Los Temerarios chronology
| Historia Musical (2002) | Una Lágrima No Basta (2002) | 20 Inolvidables (2003) |

= Una Lágrima No Basta =

Una Lágrima No Basta (Eng.: A Tear Is Not Enough) is a studio album released by the romantic music band Los Temerarios. This album became their third number-one album in the Billboard Top Latin Albums chart.
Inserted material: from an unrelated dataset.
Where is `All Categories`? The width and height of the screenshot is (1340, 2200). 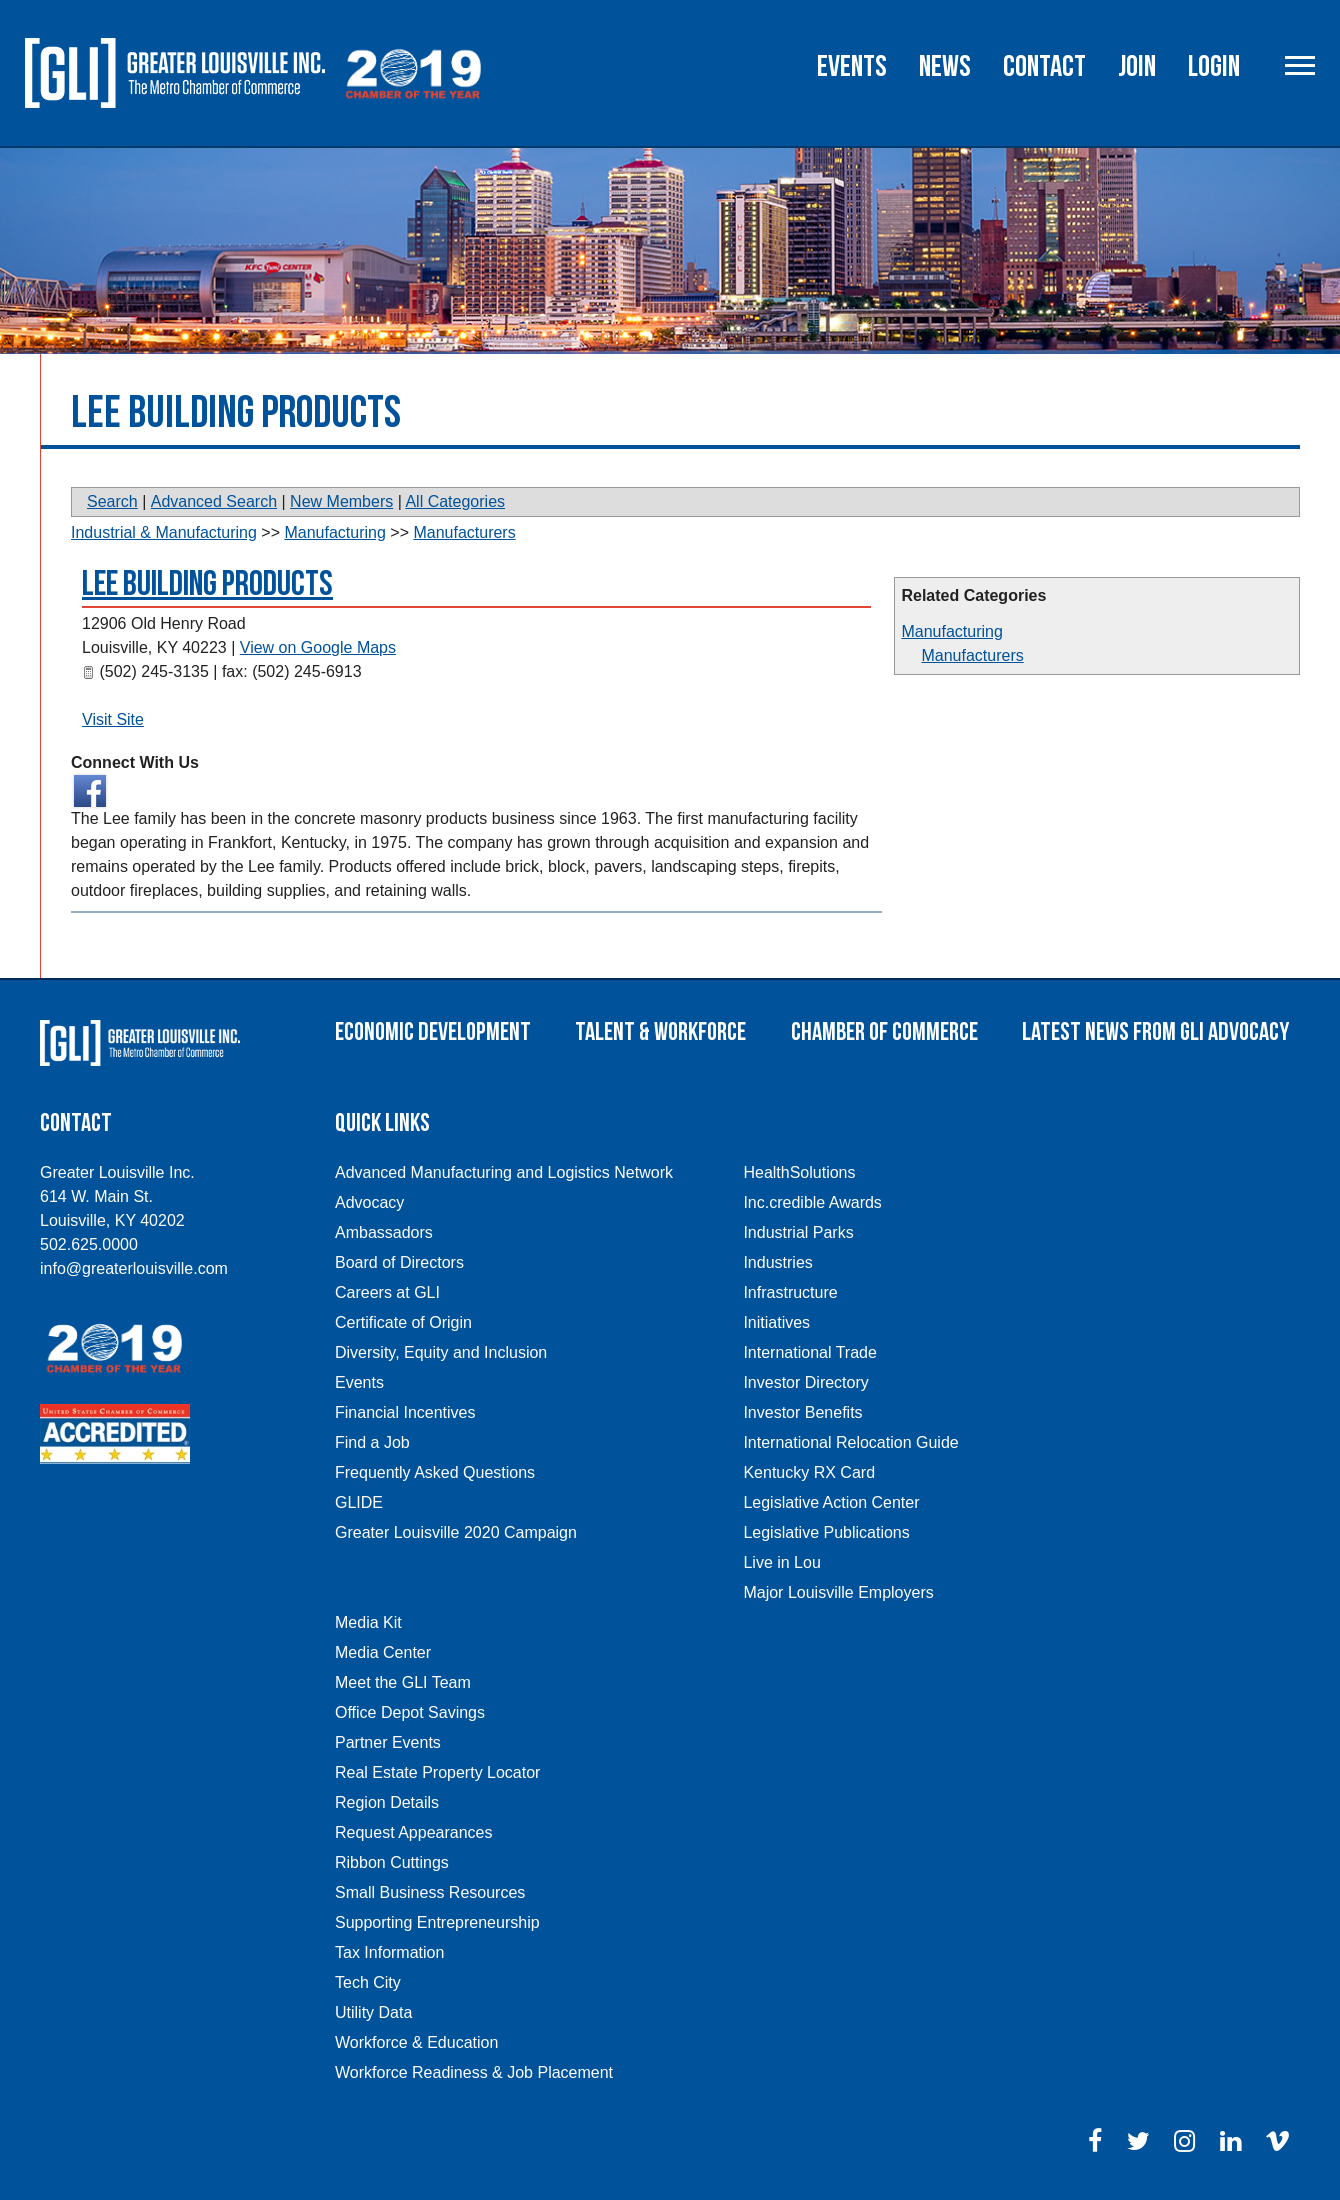 All Categories is located at coordinates (455, 501).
Only 3 original members are left, Carlos Abrego departs in 2001, and Jonathan Amabilis takes the spot as guitarist and percussionist.

==Track listing==
All tracks written by Adolfo Ángel Alba
1. Por Qué Será — 3:54
2. Comer a Besos — 3:47
3. Déjame Soñar — 4:45
4. Sé Que Te Amo — 4:06
5. Te Regalo Mi Tristeza — 3:38
6. Una Lágrima No Basta — 4:15
7. Que Tu Vida Es — 3:58
8. Olvidar Así — 3:59
9. Gitana Baila — 4:14
10. No Sé Vivir Sin Tí — 3:43
11. Una Lágrima No Basta (Salsa version) — 3:49
12. Una Lágrima No Basta (Ballad version) — 3:55
13. Una Lágrima No Basta (Dance version) — 5:02
14. Una Lágrima No Basta (Remix-Radio version) — 3:31

==Personnel==
This information from Allmusic.
- Mayra Angelica Alba — Production coordination
- Oscar Benavides — Direction
- Maggie Vera — Direction
- Santiago Yturria — Direction
- Horacio Marano — Programming, mixing, vocals
- Gabriel Martínez — Engineer, mixing engineer
- Carlos Ceballos — Recording
- Bernie Grundman — Mastering
- Rene Barquet — Engineer, mixing
- Carlos Cabral Jr. — Guitar
- Ramon Estagnado — Guitar
- Robert Flores — Bass guitar
- Norma Hernández — Vocals
- Richard Mochulske — Art Direction, mixing
- Adolfo Pérez Butrón — Photography
- Eduardo Arias — Make-Up

==Chart performance==

| Chart (2002) | Peak position |
|---|---|
| US Billboard Top Latin Albums | 1 |
| US Billboard Regional/Mexican Albums | 1 |
| US Billboard Top Independent Albums | 4 |
| US Billboard 200 | 79 |

==Certifications==

| Region | Certification | Certified units/sales |
| Mexico (AMPROFON) | Platinum | 150,000^{^} |
| United States (RIAA) | Gold | 500,000^{^} |
^{^} Shipments figures based on certification alone.